Provost Patrick Prendergast has hit out at the world university rankings, calling them “reductive” and insisting that Trinity is “undervalued” by their criteria.
During an address to staff and students – his last “State-of-the-College” address before the end of his term in 2020 – Prendergast defended the “paradox” of Trinity’s persistent spiral down international university rankings since the beginning of his term.
The rankings, Prendergast said, are taking time “to catch up with all we’ve done”.
He attributed this to the lack of focus by the rankings on “pluralism, sustainability, and active citizenship”.
Trinity has a threefold mission, the Provost said: education, research and “advancing the cause of a pluralistic, just and sustainable society”.
The Provost said other universities, which focus “too relentlessly” on rankings, lack “the societal engagement, the critical questing creativity, that we take for granted”. He said he wouldn’t like Trinity to emulate this approach. Prendergast just recently visited several universities across Asia.
“I don’t really think that other universities round the world are achieving so much as to overshadow our achievements”, he said.

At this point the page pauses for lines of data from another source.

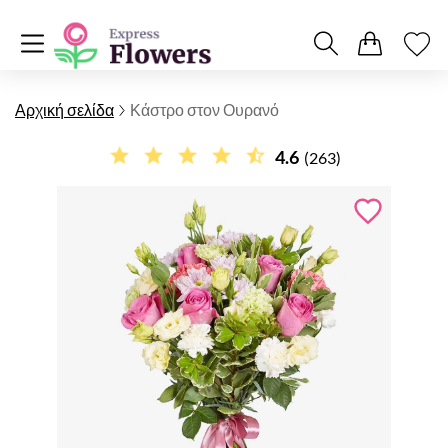
Αρχική σελίδα
Κάστρο στον Ουρανό
4.6
(263)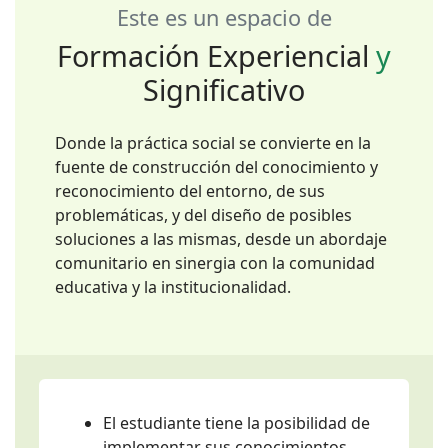
Este es un espacio de
Formación Experiencial
y
Significativo
Donde la práctica social se convierte en la
fuente de construcción del conocimiento y
reconocimiento del entorno, de sus
problemáticas, y del diseño de posibles
soluciones a las mismas, desde un abordaje
comunitario en sinergia con la comunidad
educativa y la institucionalidad.
El estudiante tiene la posibilidad de
implementar sus conocimientos,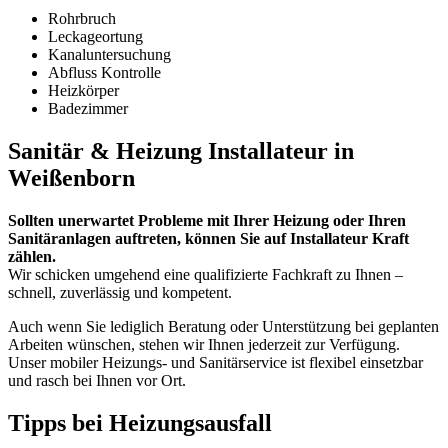
Rohrbruch
Leckageortung
Kanaluntersuchung
Abfluss Kontrolle
Heizkörper
Badezimmer
Sanitär & Heizung Installateur in
Weißenborn
Sollten unerwartet Probleme mit Ihrer Heizung oder Ihren
Sanitäranlagen auftreten, können Sie auf Installateur Kraft
zählen.
Wir schicken umgehend eine qualifizierte Fachkraft zu Ihnen –
schnell, zuverlässig und kompetent.
Auch wenn Sie lediglich Beratung oder Unterstützung bei geplanten
Arbeiten wünschen, stehen wir Ihnen jederzeit zur Verfügung.
Unser mobiler Heizungs- und Sanitärservice ist flexibel einsetzbar
und rasch bei Ihnen vor Ort.
Tipps bei Heizungsausfall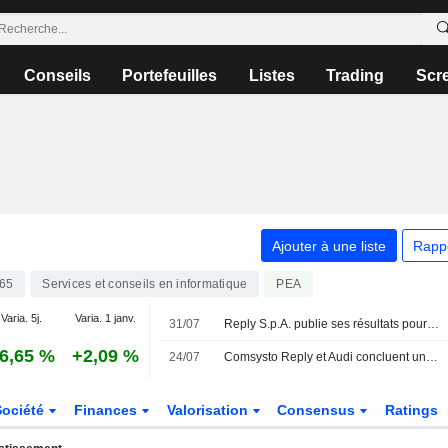
Conseils
Portefeuilles
Listes
Trading
Scr
Ajouter à une liste
Rapp
65
Services et conseils en informatique
PEA
Varia. 5j.
Varia. 1 janv.
31/07
Reply S.p.A. publie ses résultats pour le premier semestre clos le 30 juin 2026
6,65 %
+2,09 %
24/07
Comsysto Reply et Audi concluent une alliance stratégique pour faire évoluer la plateforme de véhicules d'occasion B2B grâce à un système multi-agents basé sur l'IA
Société
Finances
Valorisation
Consensus
Ratings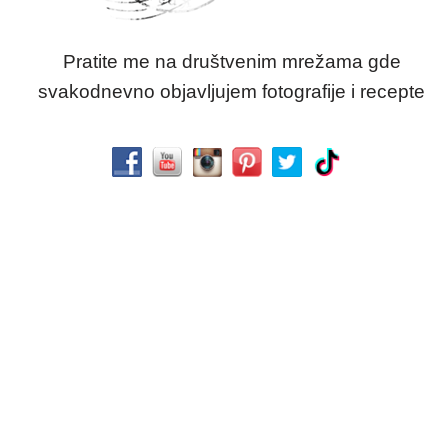
Pratite me na društvenim mrežama gde
svakodnevno objavljujem fotografije i recepte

In his speech, Prendergast touched on developments in internationalisation, the Estates Strategy, which will see the face of the campus transformed. He also referenced the €100 million in research funding that the College won this year. In 2013, he said, “that figure was €74 million so we’ve increased our research funding by a third, in under five years”.
In June this year, Trinity fell outside the top 100 universities in the world as measured in the QS World Rankings. In September, the College slipped from 117th to 120th in the Times Higher Education rankings.